The code in this method should look like this:

1self.contentHandler = contentHandler
2            bestAttemptContent = (request.content.mutableCopy() as? UNMutableNotificationContent)
3
4            // Get the custom data from the notification payload
5            if let notificationData = request.content.userInfo["data"] as? [String: String] {
6                // Grab the attachment
7                if let urlString = notificationData["attachment-url"], let fileUrl = URL(string: urlString) {
8                    // Download the attachment
9                    URLSession.shared.downloadTask(with: fileUrl) { (location, response, error) in
10                        if let location = location {
11                            // Move temporary file to remove .tmp extension
12                            let tmpDirectory = NSTemporaryDirectory()
13                            let tmpFile = "file://".appending(tmpDirectory).appending(fileUrl.lastPathComponent)
14                            let tmpUrl = URL(string: tmpFile)!
15                            try! FileManager.default.moveItem(at: location, to: tmpUrl)
16
17                            // Add the attachment to the notification content
18                            if let attachment = try? UNNotificationAttachment(identifier: "", url: tmpUrl) {
19                                self.bestAttemptContent?.attachments = [attachment]
20                            }
21                        }
22                        // Serve the notification content
23                        self.contentHandler!(self.bestAttemptContent!)
24                        }.resume()
25                }
26            }

It may seem like a lot is happening here, but it’s straightforward really.

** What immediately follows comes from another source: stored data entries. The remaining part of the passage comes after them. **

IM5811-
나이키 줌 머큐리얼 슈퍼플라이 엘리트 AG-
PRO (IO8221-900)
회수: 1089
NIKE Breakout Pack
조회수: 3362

Initially, we are exploring the notification’s payload for the dictionary named data that contains the key attachment-url. If this key exists, we download the media at the URL specified in the key’s value. See, easy!

The URLSession downloads the media to temporary storage and appends a .tmp file extension, which we need to remove so that the application can infer the file type and display it. So, to do this we need to move the file to the application’s local File Manager and that’s it – our media is ready to be attached to the notification content, and served to the user.

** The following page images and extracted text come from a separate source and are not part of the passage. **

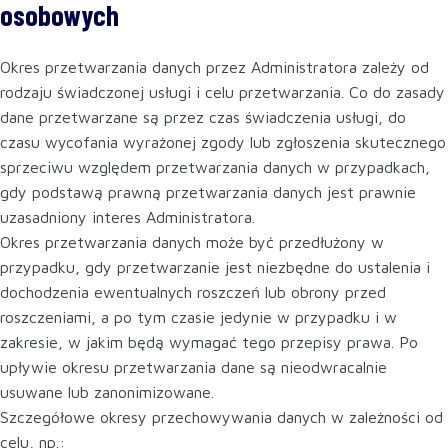
osobowych
Okres przetwarzania danych przez Administratora zależy od
rodzaju świadczonej usługi i celu przetwarzania. Co do zasady
dane przetwarzane są przez czas świadczenia usługi, do
czasu wycofania wyrażonej zgody lub zgłoszenia skutecznego
sprzeciwu względem przetwarzania danych w przypadkach,
gdy podstawą prawną przetwarzania danych jest prawnie
uzasadniony interes Administratora.
Okres przetwarzania danych może być przedłużony w
przypadku, gdy przetwarzanie jest niezbędne do ustalenia i
dochodzenia ewentualnych roszczeń lub obrony przed
roszczeniami, a po tym czasie jedynie w przypadku i w
zakresie, w jakim będą wymagać tego przepisy prawa. Po
upływie okresu przetwarzania dane są nieodwracalnie
usuwane lub zanonimizowane.
Szczegółowe okresy przechowywania danych w zależności od
celu, np.:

This is all the code needed in your Xcode project to display rich notifications in your application.

Step 2 – Trigger your request from the server

Now, you just need to make a few adjustments to the server that triggers Push Notifications to your application using our API.

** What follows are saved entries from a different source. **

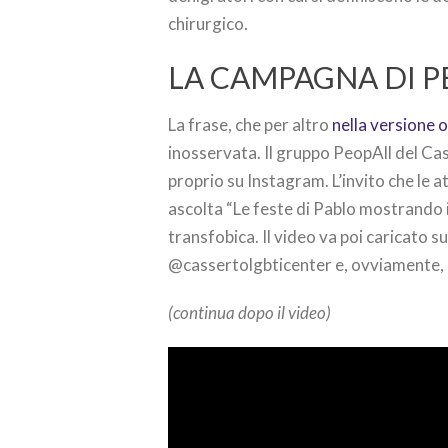
chirurgico.
LA CAMPAGNA DI P
La frase, che per altro
nella versione o
inosservata. Il gruppo PeopAll del C
proprio su Instagram. L’invito che le a
ascolta “Le feste di Pablo mostrando 
transfobica. Il video va poi caricato 
@cassertolgbticenter e, ovviamente, 
(continua dopo il video)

Earlier, we mentioned that only certain notifications were intercepted by the Service Extension. So, how does iOS know which notifications to intercept? Well, you just add a mutable-content tag to your payload and set it to 1.

The final thing you need to do is to add the media attachment URL to the payload in its own dictionary that we’ve named ‘data’, but you can name it anything. Simply add a key-value pair to the dictionary, and as long as the key you’ve used in your Service Extension is the same as the key here, you’re done!

The following example is using a Node.js:

1pusher.notify(['hello'], {
2      apns: {
3        aps: { 
4          alert: { 
5            title: "Pusher's Native Push Notifications API", 
6            subtitle: "Bringing you iOS 10 support!", 
7            body: "Now add more content to your Push Notifications!"
8            }, 
9            "mutable-content": 1,
10            category: "pusher"
11          },
12        data: {
13          "attachment-url": "https://pusher.com/static_logos/320x320.png"
14        } 
15      }
16    });

That’s it! You can now send images, videos, audio, and GIFs!

You can change the URL to point to another media file, and see the results for yourself.